1. Canada 150. For my non-Canadian readers, this July marks our country's 150th birthday since Confederation. Our new house is fortunately just up the street from Bellevue House, the brief home of our first Prime Minister, Sir John A. MacDonald ("Sir John A." for short) in the early 1840s when Kingston was the capital of the united Upper and Lower Canada.

Visitor centre at Bellevue House.
During that period, Kingston experienced a construction boom and Bellevue house is a perfect example of the Italian villa style so popular at the time. The house is situated on a rise above Lake Ontario so as to capture cool breezes on hot summer days. Our house up the street benefits from the same, so we are finding that life without air conditioning is quite comfortable (large windows, verandahs, and 10-foot ceilings help too). OK, I confess this summer is on the cool, wet side so perhaps we haven't yet been put to the test.
Gentleman on the front porch at Bellevue House.
Ladies under a tent greeting the public on Canada Day (July 1).

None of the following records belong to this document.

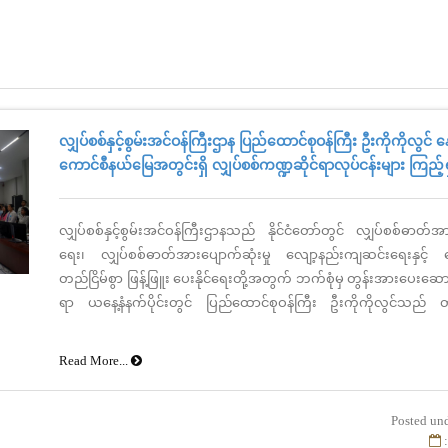
လျှပ်စစ်နှင့်စွမ်းအင်ဝန်ကြီးဌာန ပြည်ထောင်စုဝန်ကြီး ဦးကိုကိုလွင်
ကောင်စီနယ်မြေအတွင်းရှိ လျှပ်စစ်ကဏ္ဍဆိုင်ရာလုပ်ငန်းများ ကြည့်
လျှပ်စစ်နှင့်စွမ်းအင်ဝန်ကြီးဌာနသည် နိုင်ငံတော်တွင် လျှပ်စစ်ဓာတ်အ
ရေး၊ လျှပ်စစ်ဓာတ်အားပျောက်ဆုံးမှု လျော့နည်းကျဆင်းရေးနှင့်
တည်ငြိမ်စွာ ဖြန့်ဖြူး ပေးနိုင်ရေးတို့အတွက် ဘက်စုံမှ တွန်းအားပေးဆော
ရာ ယနေ့နံနက်ပိုင်းတွင် ပြည်ထောင်စုဝန်ကြီး ဦးကိုကိုလွင်သည် တာ
လိုက်ပါပြီး နေပြည်တော်ကောင်စီ နယ်မြေ၊ ဒက္ခိဏသီရိမြို့နယ်ရှိ လျှပ
န့်ဖြူးရေးလုပ်ငန်း၊ မီတာစမ်းသပ်စစ်ဆေးရေး ဌာနခွဲနှင့် Digital Smart
Read More...
စောင့်ကြည့်စစ်ဆေးနေသည့် Control Center များသို့ သွားရောက်ကြည့
ပါသည်။
Posted unde
:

This was the pre-hoop skirt era. Lots of petticoats for volume instead.
The orchard at Bellevue House. My son, James, spent a summer working here. One of his jobs was to scythe this grass under the trees.
And, while on the topic of Sir John A., you MUST see this feat of felting. In June I attended a spinning event here in Kingston where this life-size model turned heads. Frighteningly life like.

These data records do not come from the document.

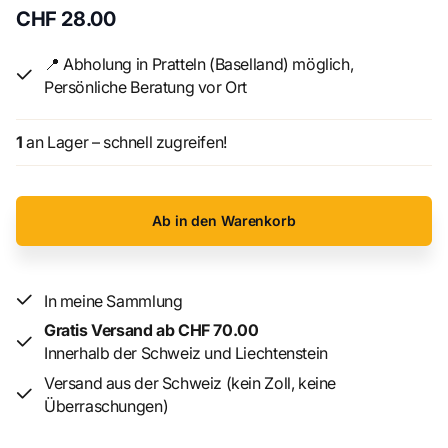
entweder in der Lokomotive selbst oder in einem
CHF 28.00
angehängten Wagen hinter der Lokomotive
transportieren.
Der Dampf wird durch die Verbrennung
📍 Abholung in Pratteln (Baselland) möglich,
von Kohle, Holz oder Öl erzeugt.
Vom frühen 19.
Persönliche Beratung vor Ort
Jahrhundert bis zur Mitte des 20. Jahrhunderts
dominierten Dampfmaschinen den Schienenverkehr.
Lieferumfang
1
an Lager – schnell zugreifen!
- 2 Metallbögen
- Anleitung
Ab in den Warenkorb
Schwierigkeitsgrad: mässig
Grösse: 11 x 2,3 x 3 cm
Alter: 14+
In meine Sammlung
Gratis Versand ab CHF 70.00
Innerhalb der Schweiz und Liechtenstein
Versand aus der Schweiz (kein Zoll, keine
Überraschungen)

2. Lilies. I have a thing for them, and it's the peak of lily season here. Bear with me.

Pale yellow lilies in front of Queen's medical school building.

A riot of colour at my local garden centre.
Classic orange lilies across the street from our new place.


3. Spinning update. This is mohair/silk fingering I spindle spun during the move. It's waiting to become something. Ideas?


4. While in Toronto staying with a relative and apartment hunting with Isabel (who is now settled into her first real job there), I took this pic of a portrait of my Great Granny White. She was a remarkable lady who lived from 1835-1934. This was done in the 1850s. Her husband owned the Montreal Gazette (and several other newspapers), and became Sir John A's Minister of the Interior during the expansion of the railways. White Pass in the Yukon is named after him.


See the gold bracelet? It's now owned by Isabel, who I think is the only family member with a wrist tiny enough to wear it!